Now an inverse McKenzie modeling approach is applied, which means that based on the known burial history (compiled from thickness maps and their deposition ages) the subsidence is reconstructed for each location in the basin by backstripping and decompacting the sediments. This is the so called “reconstructed subsidence” (Figure 3A). In a second step, different stretching factors for each position are tested to determine the “calculated subsidence” (Figure 3B). This calculated subsidence has to match the reconstructed subsidence of the basin model for each location. The adjustment of the calculated to the reconstructed subsidence curve is optimized by a least-squares fitting method. In a last step the individual stretching factors for each location are put together in two maps, one map for the crust (beta-factor; Figure 3C) and a second map for the lithospheric mantle (gamma-factor; Figure 3D). Finally, the heat flow history can be elaborated by using the stretching factor maps for a traditional, non-volcanic McKenzie approach to calculate heat flow maps for each time step with maximal heat flow values during rifting periods (Figure 3E) with an exponential decay of heat flow values during subsidence reaching the lowest value at present day (Figure 3F; compare heat flow history through time in Figure 4) (Baur et al., 2009 a; Hantschel and Kauerauf, 2009; Jarvis and McKenzie 1980; McKenzie 1978).

Fig ab Fig 3cd Fig 3ef
Figure 3. Schematic tectonic subsidence and stretching-factor maps. A) Calculated tectonic subsidence for the entire basin. B) Theoretical tectonic subsidence using a discontinuous, depth dependent, pure shear stretching model (“advanced McKenzie model”) (Baur et al., 2009 a). C) Stretching map for the crust. D) Stretching map for the lithospheric mantle. E) Schematic heat flow map for the period of active rifting (230-220 Ma) and F) calibrated heat flow maps for the present-day situation (0Ma).
Fig 4a Fig 4b Fig 4c
Figure 4. Calculated (pink area) and theoretical (purple curve with black dots) tectonic subsidence including a Triassic rift (230-220 Ma = active rift phase marked by the vertical grey bar) given for six different well-locations, as derived from the 3D model.

Results Geodynamic (JdA)

Based on the heat flow modeling it was reconstructed and calibrated that one single active rifting event is sufficient to cause enough tectonic and thermal subsidence and to match the reconstructed subsidence with the calculated one for all locations in the Jeanne d’Arc basin (Figure 4) and to calibrate the thermal regime evaluated based on vitrinite reflectance data, apatite fission track data and Horner-corrected present day bottom hole temperatures (Baur et al., 2009 a) (Figure 5). Therefore it can be concluded that the Jeanne d’Arc basin, formed as a failed rift basin, as part of the two-stage opening scenario of the Atlantic was affected by one active Late Triassic rift event and a second but probably ultra slow stretching period during the Late Jurassic – Early Cretaceous. This second event did not have a thermal impact on the tectonic or thermal subsidence or on the paleo-temperatures and maturities (Baur et al., 2009 a).

Fig. 05
Figure 5. Burial- and heat flow-history as well as calculated and measured calibration data (GSC, 2008) for four different 1D models located at different structural settings in the Jeanne d’Arc basin. Compare white dots in Figure 1 for the position.

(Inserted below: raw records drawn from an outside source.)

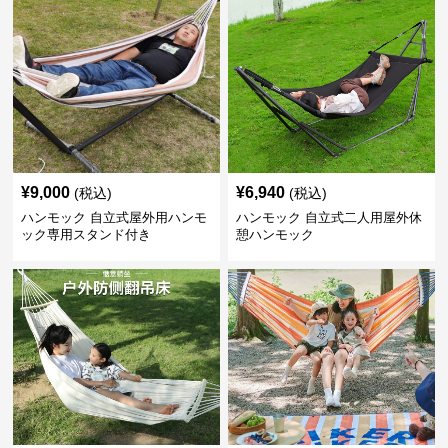
¥
9,000
¥
6,940
(税込)
(税込)
ハンモック 自立式屋外用ハンモ
ハンモック 自立式二人用屋外休
ック専用スタンド付き
憩ハンモック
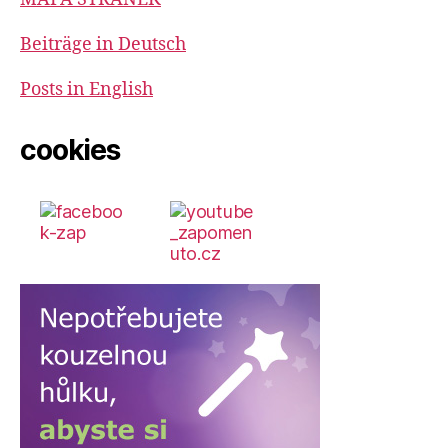
Beiträge in Deutsch
Posts in English
cookies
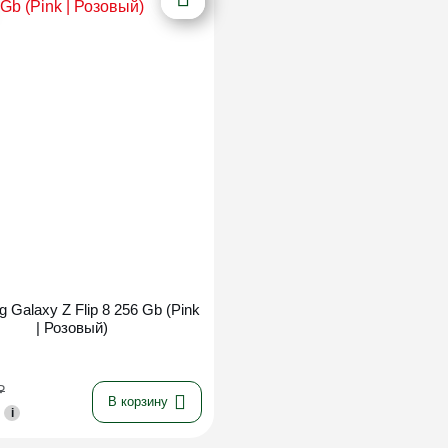
Новинка
 Galaxy Z Flip 8 256 Gb (Pink
| Розовый)
₽
В корзину
i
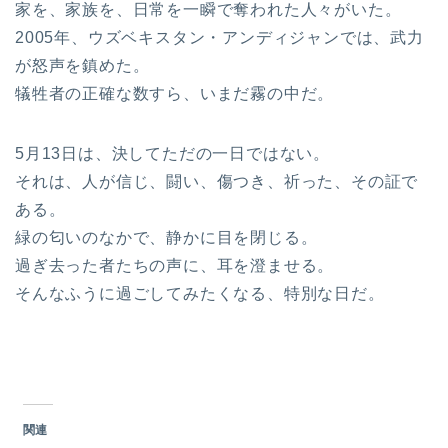
家を、家族を、日常を一瞬で奪われた人々がいた。
2005年、ウズベキスタン・アンディジャンでは、武力
が怒声を鎮めた。
犠牲者の正確な数すら、いまだ霧の中だ。
5月13日は、決してただの一日ではない。
それは、人が信じ、闘い、傷つき、祈った、その証で
ある。
緑の匂いのなかで、静かに目を閉じる。
過ぎ去った者たちの声に、耳を澄ませる。
そんなふうに過ごしてみたくなる、特別な日だ。
関連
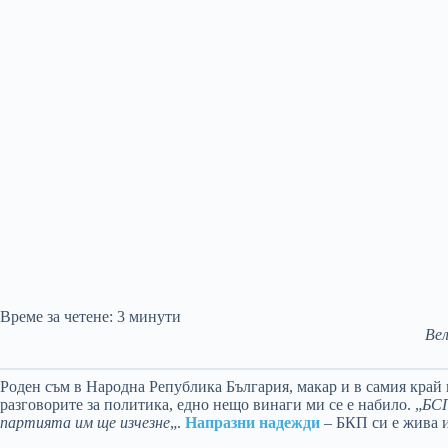
Време за четене:
3
минути
Вел
Роден съм в Народна Република България, макар и в самия край 
разговорите за политика, едно нещо винаги ми се е набило. „
БСП
партията им ще изчезне
„.
Напразни надежди
– БКП си е жива и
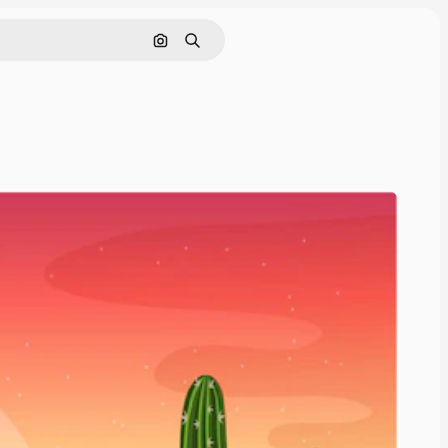
इमेज से खोजें
खोजें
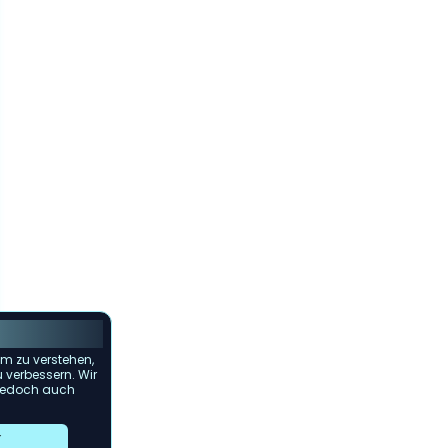
m zu verstehen,
u verbessern. Wir
s jedoch auch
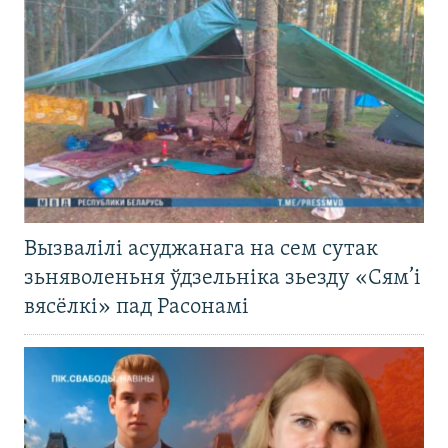
Вызвалілі асуджанага на сем сутак
зьняволеньня ўдзельніка зьезду «Сям’і
вясёлкі» пад Расонамі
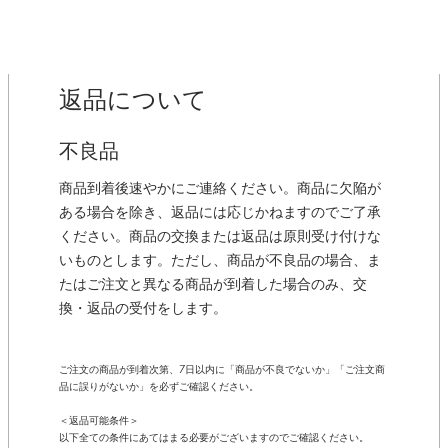
返品について
不良品
商品到着後速やかにご連絡ください。商品に欠陥が
ある場合を除き、返品には応じかねますのでご了承
ください。商品の交換または返品は原則受け付けな
いものとします。ただし、商品が不良品の場合、ま
たはご注文と異なる商品が到着した場合のみ、交
換・返品の受付をします。
ご注文の商品が到着次第、7日以内に「商品が不良でないか」「ご注文商
品に誤りがないか」を必ずご確認ください。
＜返品可能条件＞
以下全ての条件にあてはまる必要がございますのでご確認ください。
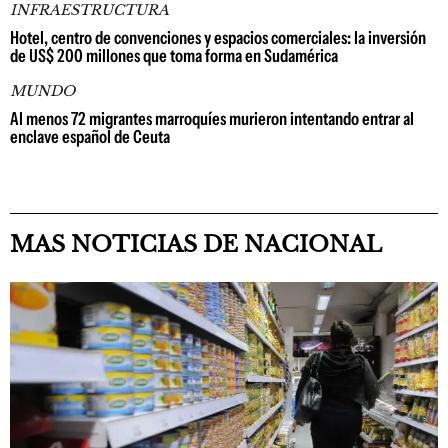
INFRAESTRUCTURA
Hotel, centro de convenciones y espacios comerciales: la inversión
de US$ 200 millones que toma forma en Sudamérica
MUNDO
Al menos 72 migrantes marroquíes murieron intentando entrar al
enclave español de Ceuta
MAS NOTICIAS DE NACIONAL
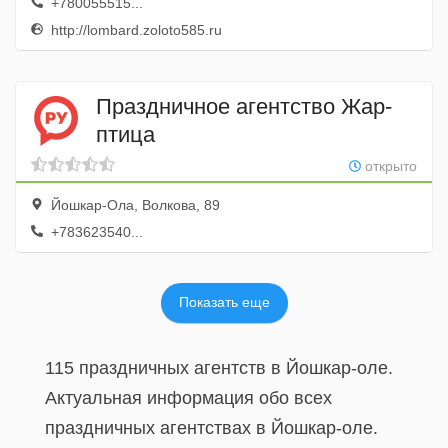
+780055515...
http://lombard.zoloto585.ru
Праздничное агентство Жар-
птица
открыто
Йошкар-Ола, Волкова, 89
+783623540...
Показать еще
115 праздничных агентств в Йошкар-оле.
Актуальная информация обо всех
праздничных агентствах в Йошкар-оле.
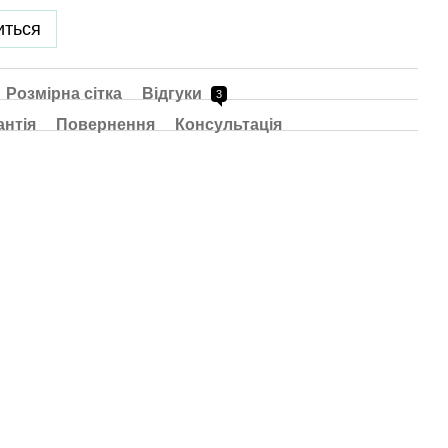
иться
Розмірна сітка
Відгуки
3
антія
Повернення
Консультація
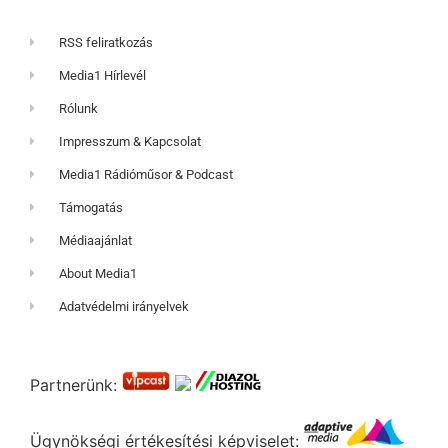
RSS feliratkozás
Media1 Hírlevél
Rólunk
Impresszum & Kapcsolat
Media1 Rádióműsor & Podcast
Támogatás
Médiaajánlat
About Media1
Adatvédelmi irányelvek
Partnerünk:
Ügynökségi értékesítési képviselet:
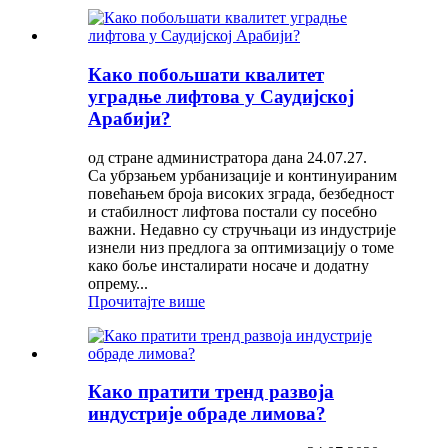
Како побољшати квалитет
уградње лифтова у Саудијској
Арабији?
од стране администратора дана 24.07.27.
Са убрзањем урбанизације и континуираним
повећањем броја високих зграда, безбедност
и стабилност лифтова постали су посебно
важни. Недавно су стручњаци из индустрије
изнели низ предлога за оптимизацију о томе
како боље инсталирати носаче и додатну
опрему...
Прочитајте више
Како пратити тренд развоја
индустрије обраде лимова?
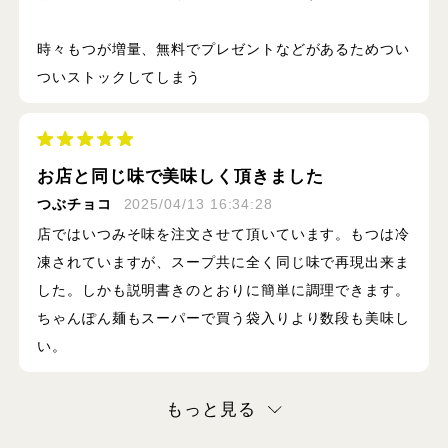
時々もつが増量、無料でプレゼントなどがあるためつい
ついストックしてしまう
お店と同じ味で美味しく頂きました
つぶチョコ
2025/04/13 16:34:28
店ではいつみそ味を注文させて頂いています。もつは冷
凍されていますが、スープ共に全く同じ味で再現出来ま
した。しかも説明書きのとおりに簡単に調理できます。
ちゃんぽん麺もスーパーで買う袋入りより数段も美味し
い。
もっと見る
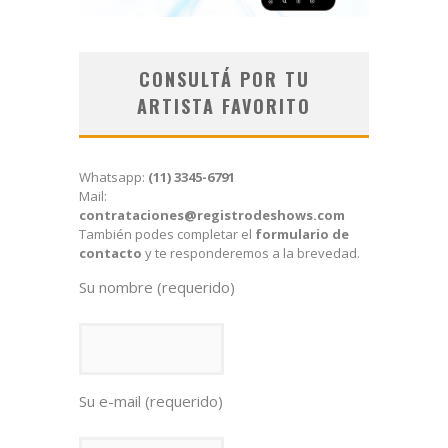
CONSULTÁ POR TU
ARTISTA FAVORITO
Whatsapp:
(11) 3345-6791
Mail:
contrataciones@registrodeshows.com
También podes completar el
formulario de
contacto
y te responderemos a la brevedad.
Su nombre (requerido)
Su e-mail (requerido)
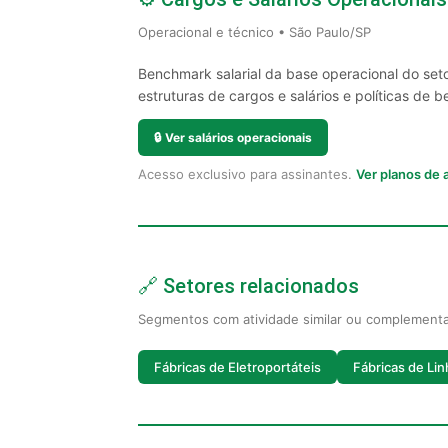
Operacional e técnico • São Paulo/SP
Benchmark salarial da base operacional do set
estruturas de cargos e salários e políticas de be
🔒
Ver salários operacionais
Acesso exclusivo para assinantes.
Ver planos de
🔗 Setores relacionados
Segmentos com atividade similar ou complement
Fábricas de Eletroportáteis
Fábricas de Li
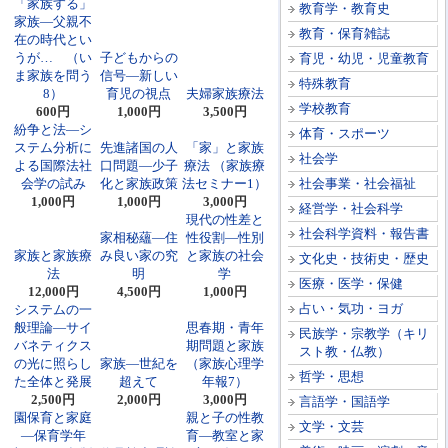
「家族する」
教育学・教育史
家族―父親不
教育・保育雑誌
在の時代とい
うが… （い
子どもからの
育児・幼児・児童教育
ま家族を問う
信号―新しい
特殊教育
8）
育児の視点
夫婦家族療法
学校教育
600円
1,000円
3,500円
紛争と法―シ
体育・スポーツ
ステム分析に
先進諸国の人
「家」と家族
社会学
よる国際法社
口問題―少子
療法 （家族療
会学の試み
化と家族政策
法セミナー1）
社会事業・社会福祉
1,000円
1,000円
3,000円
経営学・社会科学
現代の性差と
社会科学資料・報告書
家相秘蘊―住
性役割―性別
家族と家族療
み良い家の究
と家族の社会
文化史・技術史・歴史
法
明
学
医療・医学・保健
12,000円
4,500円
1,000円
占い・気功・ヨガ
システムの一
般理論―サイ
思春期・青年
民族学・宗教学（キリ
バネティクス
期問題と家族
スト教・仏教）
の光に照らし
家族―世紀を
（家族心理学
哲学・思想
た全体と発展
超えて
年報7）
2,500円
2,000円
3,000円
言語学・国語学
園保育と家庭
親と子の性教
文学・文芸
―保育学年
育―教室と家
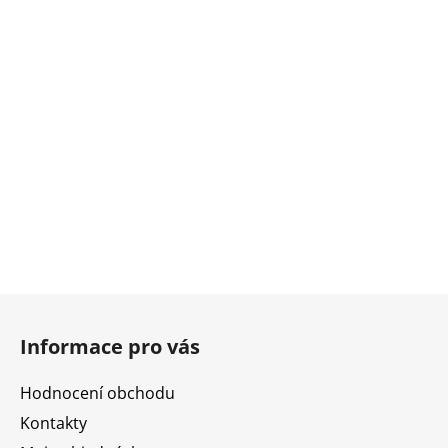
Z
á
Informace pro vás
p
a
Hodnocení obchodu
t
Kontakty
í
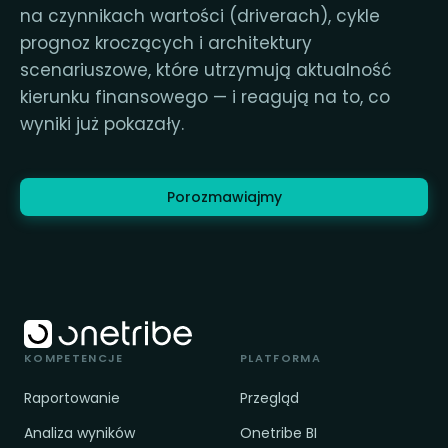
na czynnikach wartości (driverach), cykle
prognoz kroczących i architektury
scenariuszowe, które utrzymują aktualność
kierunku finansowego — i reagują na to, co
wyniki już pokazały.
Porozmawiajmy
KOMPETENCJE
PLATFORMA
Raportowanie
Przegląd
Analiza wyników
Onetribe BI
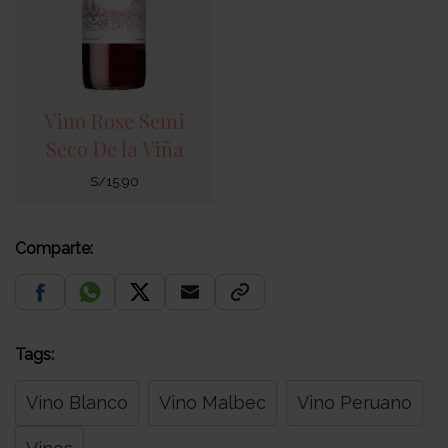
Vino Rose Semi
Seco De la Viña
S/
15.90
Comparte:
Tags:
Vino Blanco
Vino Malbec
Vino Peruano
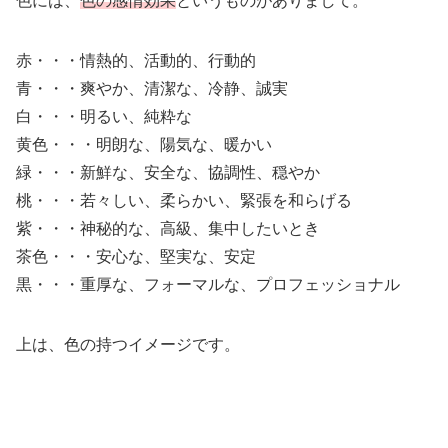
色には、
色の感情効果
というものがありまして。
赤・・・情熱的、活動的、行動的
青・・・爽やか、清潔な、冷静、誠実
白・・・明るい、純粋な
黄色・・・明朗な、陽気な、暖かい
緑・・・新鮮な、安全な、協調性、穏やか
桃・・・若々しい、柔らかい、緊張を和らげる
紫・・・神秘的な、高級、集中したいとき
茶色・・・安心な、堅実な、安定
黒・・・重厚な、フォーマルな、プロフェッショナル
上は、色の持つイメージです。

The reconstructed and calibrated heat flow history can now be used in combination with measured source rock reaction kinetics and the numerical 4D model to analyze how much hydrocarbons were generated and how much were expelled, lost and trapped. To do this we need more information about the source rock geochemistry, carrier bed and reservoir permeability and porosity, seal effectiveness and timing of trap formation to reconstruct a filling history for an already known oil field or to predict new plays in undrilled prospects.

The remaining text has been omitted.